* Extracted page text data
══════
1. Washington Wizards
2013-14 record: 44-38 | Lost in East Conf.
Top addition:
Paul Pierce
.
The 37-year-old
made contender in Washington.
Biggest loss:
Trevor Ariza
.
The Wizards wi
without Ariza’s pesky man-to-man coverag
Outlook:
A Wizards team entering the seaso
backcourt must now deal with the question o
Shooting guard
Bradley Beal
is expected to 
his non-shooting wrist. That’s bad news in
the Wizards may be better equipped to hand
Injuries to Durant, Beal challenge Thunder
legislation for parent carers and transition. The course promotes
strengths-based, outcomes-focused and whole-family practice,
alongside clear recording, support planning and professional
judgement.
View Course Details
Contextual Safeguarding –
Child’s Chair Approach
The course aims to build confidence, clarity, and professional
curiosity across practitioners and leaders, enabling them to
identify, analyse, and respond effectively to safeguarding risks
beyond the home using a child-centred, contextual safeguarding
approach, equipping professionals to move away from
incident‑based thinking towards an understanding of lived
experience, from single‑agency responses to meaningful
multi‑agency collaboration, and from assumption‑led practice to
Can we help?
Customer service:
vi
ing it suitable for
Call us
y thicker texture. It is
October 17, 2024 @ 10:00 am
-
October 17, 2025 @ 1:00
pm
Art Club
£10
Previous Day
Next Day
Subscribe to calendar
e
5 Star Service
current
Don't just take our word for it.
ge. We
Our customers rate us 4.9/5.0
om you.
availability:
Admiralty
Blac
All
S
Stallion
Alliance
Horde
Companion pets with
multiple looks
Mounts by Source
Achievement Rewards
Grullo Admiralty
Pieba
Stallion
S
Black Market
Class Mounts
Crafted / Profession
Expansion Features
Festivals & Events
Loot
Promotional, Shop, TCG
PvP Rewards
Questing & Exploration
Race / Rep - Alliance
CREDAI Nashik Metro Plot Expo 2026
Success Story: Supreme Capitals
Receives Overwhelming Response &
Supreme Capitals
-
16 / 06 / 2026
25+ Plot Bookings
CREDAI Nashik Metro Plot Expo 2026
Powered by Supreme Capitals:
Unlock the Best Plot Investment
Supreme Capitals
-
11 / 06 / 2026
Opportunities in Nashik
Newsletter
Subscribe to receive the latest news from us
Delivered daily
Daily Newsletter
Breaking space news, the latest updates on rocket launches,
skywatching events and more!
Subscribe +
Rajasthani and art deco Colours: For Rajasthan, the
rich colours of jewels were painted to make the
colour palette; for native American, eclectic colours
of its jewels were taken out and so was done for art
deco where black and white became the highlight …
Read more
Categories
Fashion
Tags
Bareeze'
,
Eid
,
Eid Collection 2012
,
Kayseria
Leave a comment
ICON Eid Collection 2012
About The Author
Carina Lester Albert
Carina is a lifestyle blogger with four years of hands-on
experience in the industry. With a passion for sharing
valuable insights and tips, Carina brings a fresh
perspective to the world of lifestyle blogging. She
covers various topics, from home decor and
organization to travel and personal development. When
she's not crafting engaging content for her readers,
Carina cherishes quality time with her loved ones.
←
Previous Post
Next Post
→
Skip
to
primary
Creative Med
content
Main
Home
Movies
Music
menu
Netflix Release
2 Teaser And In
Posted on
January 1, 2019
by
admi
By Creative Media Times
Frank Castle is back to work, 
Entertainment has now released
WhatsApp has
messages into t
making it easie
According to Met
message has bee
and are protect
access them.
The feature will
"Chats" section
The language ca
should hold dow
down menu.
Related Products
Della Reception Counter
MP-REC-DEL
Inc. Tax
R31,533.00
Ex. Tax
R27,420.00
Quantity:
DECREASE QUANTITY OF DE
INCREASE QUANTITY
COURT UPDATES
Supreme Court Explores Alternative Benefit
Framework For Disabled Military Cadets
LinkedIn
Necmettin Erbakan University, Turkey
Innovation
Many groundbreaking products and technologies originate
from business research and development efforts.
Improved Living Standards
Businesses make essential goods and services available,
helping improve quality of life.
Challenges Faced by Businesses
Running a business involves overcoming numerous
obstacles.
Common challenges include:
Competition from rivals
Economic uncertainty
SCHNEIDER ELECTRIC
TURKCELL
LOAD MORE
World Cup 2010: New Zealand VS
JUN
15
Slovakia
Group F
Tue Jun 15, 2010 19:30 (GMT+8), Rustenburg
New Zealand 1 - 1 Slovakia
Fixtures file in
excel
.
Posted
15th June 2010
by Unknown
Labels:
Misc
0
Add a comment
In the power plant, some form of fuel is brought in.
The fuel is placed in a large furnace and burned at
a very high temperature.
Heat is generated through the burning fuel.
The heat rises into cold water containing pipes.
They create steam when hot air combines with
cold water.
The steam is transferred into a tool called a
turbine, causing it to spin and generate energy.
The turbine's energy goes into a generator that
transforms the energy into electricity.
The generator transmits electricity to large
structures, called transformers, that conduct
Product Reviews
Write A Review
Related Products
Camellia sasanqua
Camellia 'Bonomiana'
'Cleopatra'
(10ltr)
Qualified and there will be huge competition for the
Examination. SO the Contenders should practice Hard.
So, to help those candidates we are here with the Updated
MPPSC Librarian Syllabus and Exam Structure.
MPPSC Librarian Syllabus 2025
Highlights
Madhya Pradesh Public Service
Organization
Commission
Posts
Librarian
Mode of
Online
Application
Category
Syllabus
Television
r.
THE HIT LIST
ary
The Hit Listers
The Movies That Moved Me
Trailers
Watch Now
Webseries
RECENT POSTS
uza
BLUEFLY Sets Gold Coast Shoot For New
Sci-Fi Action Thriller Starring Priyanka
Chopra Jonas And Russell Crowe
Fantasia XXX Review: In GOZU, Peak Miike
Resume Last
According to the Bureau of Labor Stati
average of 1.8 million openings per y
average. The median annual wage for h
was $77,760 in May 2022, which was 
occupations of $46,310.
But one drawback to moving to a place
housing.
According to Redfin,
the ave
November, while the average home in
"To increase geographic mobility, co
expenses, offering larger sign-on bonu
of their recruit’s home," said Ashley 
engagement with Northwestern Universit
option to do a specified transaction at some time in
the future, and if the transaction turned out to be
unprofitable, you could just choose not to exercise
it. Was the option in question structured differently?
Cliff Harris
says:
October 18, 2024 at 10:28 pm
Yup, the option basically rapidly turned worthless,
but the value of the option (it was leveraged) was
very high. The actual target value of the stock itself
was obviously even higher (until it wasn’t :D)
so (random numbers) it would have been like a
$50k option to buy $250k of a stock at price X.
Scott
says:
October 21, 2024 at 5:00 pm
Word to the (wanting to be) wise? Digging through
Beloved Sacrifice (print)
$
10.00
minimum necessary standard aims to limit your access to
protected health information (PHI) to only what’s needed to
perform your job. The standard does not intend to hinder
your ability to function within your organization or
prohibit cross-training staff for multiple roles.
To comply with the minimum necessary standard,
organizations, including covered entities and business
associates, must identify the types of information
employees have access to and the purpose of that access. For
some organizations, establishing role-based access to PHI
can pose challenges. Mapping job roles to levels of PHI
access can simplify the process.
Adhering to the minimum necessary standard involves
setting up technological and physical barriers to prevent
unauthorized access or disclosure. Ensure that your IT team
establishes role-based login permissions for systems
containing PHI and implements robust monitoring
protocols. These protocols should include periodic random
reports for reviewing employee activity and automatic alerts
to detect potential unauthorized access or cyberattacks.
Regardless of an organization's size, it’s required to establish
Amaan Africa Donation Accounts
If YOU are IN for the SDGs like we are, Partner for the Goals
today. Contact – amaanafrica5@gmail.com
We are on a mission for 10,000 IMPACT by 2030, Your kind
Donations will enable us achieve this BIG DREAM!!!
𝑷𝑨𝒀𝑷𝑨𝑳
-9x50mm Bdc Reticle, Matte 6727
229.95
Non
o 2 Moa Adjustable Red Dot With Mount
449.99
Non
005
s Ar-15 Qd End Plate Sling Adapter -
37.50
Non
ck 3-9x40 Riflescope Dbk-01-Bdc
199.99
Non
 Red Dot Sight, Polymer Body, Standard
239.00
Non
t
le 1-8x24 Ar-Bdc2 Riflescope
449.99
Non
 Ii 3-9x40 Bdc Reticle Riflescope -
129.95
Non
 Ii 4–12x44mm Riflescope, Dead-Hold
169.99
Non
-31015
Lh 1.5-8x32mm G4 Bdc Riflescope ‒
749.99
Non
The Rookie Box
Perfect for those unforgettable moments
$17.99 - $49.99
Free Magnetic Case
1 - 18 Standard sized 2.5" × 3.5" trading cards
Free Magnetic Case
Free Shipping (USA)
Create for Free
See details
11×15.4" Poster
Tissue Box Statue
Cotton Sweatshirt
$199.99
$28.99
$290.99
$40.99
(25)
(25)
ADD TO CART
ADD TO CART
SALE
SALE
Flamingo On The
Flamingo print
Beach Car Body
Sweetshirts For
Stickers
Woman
══════
* WORK REQUIRED
In the data above, which lines lie between the line with "The course aims" and the line with "Subscribe +", inclusive? Print those lines exactly and nothing else.

* SOLUTION BELOW
The course aims to build confidence, clarity, and professional
curiosity across practitioners and leaders, enabling them to
identify, analyse, and respond effectively to safeguarding risks
beyond the home using a child-centred, contextual safeguarding
approach, equipping professionals to move away from
incident‑based thinking towards an understanding of lived
experience, from single‑agency responses to meaningful
multi‑agency collaboration, and from assumption‑led practice to
Can we help?
Customer service:
vi
ing it suitable for
Call us
y thicker texture. It is
October 17, 2024 @ 10:00 am
-
October 17, 2025 @ 1:00
pm
Art Club
£10
Previous Day
Next Day
Subscribe to calendar
e
5 Star Service
current
Don't just take our word for it.
ge. We
Our customers rate us 4.9/5.0
om you.
availability:
Admiralty
Blac
All
S
Stallion
Alliance
Horde
Companion pets with
multiple looks
Mounts by Source
Achievement Rewards
Grullo Admiralty
Pieba
Stallion
S
Black Market
Class Mounts
Crafted / Profession
Expansion Features
Festivals & Events
Loot
Promotional, Shop, TCG
PvP Rewards
Questing & Exploration
Race / Rep - Alliance
CREDAI Nashik Metro Plot Expo 2026
Success Story: Supreme Capitals
Receives Overwhelming Response &
Supreme Capitals
-
16 / 06 / 2026
25+ Plot Bookings
CREDAI Nashik Metro Plot Expo 2026
Powered by Supreme Capitals:
Unlock the Best Plot Investment
Supreme Capitals
-
11 / 06 / 2026
Opportunities in Nashik
Newsletter
Subscribe to receive the latest news from us
Delivered daily
Daily Newsletter
Breaking space news, the latest updates on rocket launches,
skywatching events and more!
Subscribe +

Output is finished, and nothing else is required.